WHAT YOU ARE ASKED TO DO -> The answer must be one number: the count of lines in the data below that include "interactable".

Stored data entries ->
━━━━

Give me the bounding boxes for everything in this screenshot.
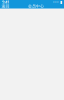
staticText: 9:41 [2,0,9,5]
staticText: 返回 [2,4,10,9]
staticText: ••• ▮ [53,0,62,5]
staticText: 会员中心 [28,4,44,9]
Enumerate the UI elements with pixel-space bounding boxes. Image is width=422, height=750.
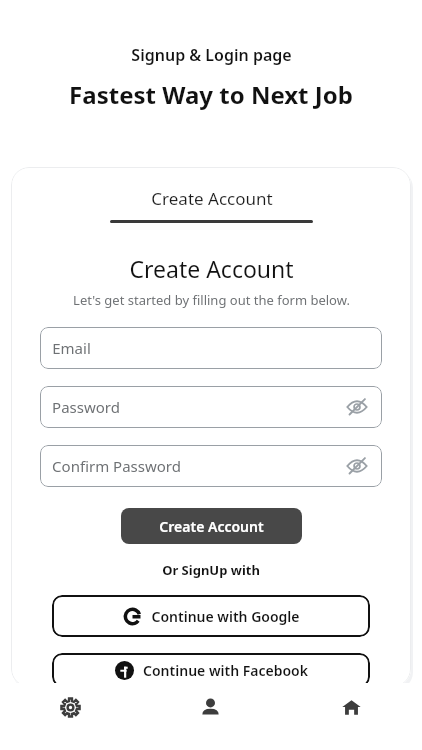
button[interactable]: Email <box>40 327 382 369</box>
staticText: Create Account <box>159 517 264 536</box>
button[interactable]: Create Account <box>121 508 302 544</box>
button[interactable]: Create Account <box>86 187 337 223</box>
button[interactable]: Profile <box>140 683 281 731</box>
staticText: Create Account <box>129 253 294 284</box>
staticText: Email <box>52 338 91 358</box>
staticText: Confirm Password <box>52 456 181 476</box>
button[interactable]: Toggle password visibility <box>346 396 368 418</box>
button[interactable]: Settings <box>0 683 140 731</box>
staticText: Let's get started by filling out the for… <box>73 291 350 309</box>
button[interactable]: Password <box>40 386 382 428</box>
staticText: Continue with Facebook <box>143 661 308 680</box>
staticText: Or SignUp with <box>162 561 260 579</box>
button[interactable]: Continue with Facebook <box>52 653 370 687</box>
staticText: Continue with Google <box>151 607 300 626</box>
staticText: Create Account <box>151 187 273 210</box>
staticText: Signup & Login page <box>131 44 292 66</box>
button[interactable]: Toggle password visibility <box>346 455 368 477</box>
staticText: Fastest Way to Next Job <box>69 78 353 111</box>
button[interactable]: Home <box>281 683 422 731</box>
button[interactable]: Confirm Password <box>40 445 382 487</box>
staticText: Password <box>52 397 120 417</box>
button[interactable]: Continue with Google <box>52 595 370 637</box>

━━━━

RESULT -> 12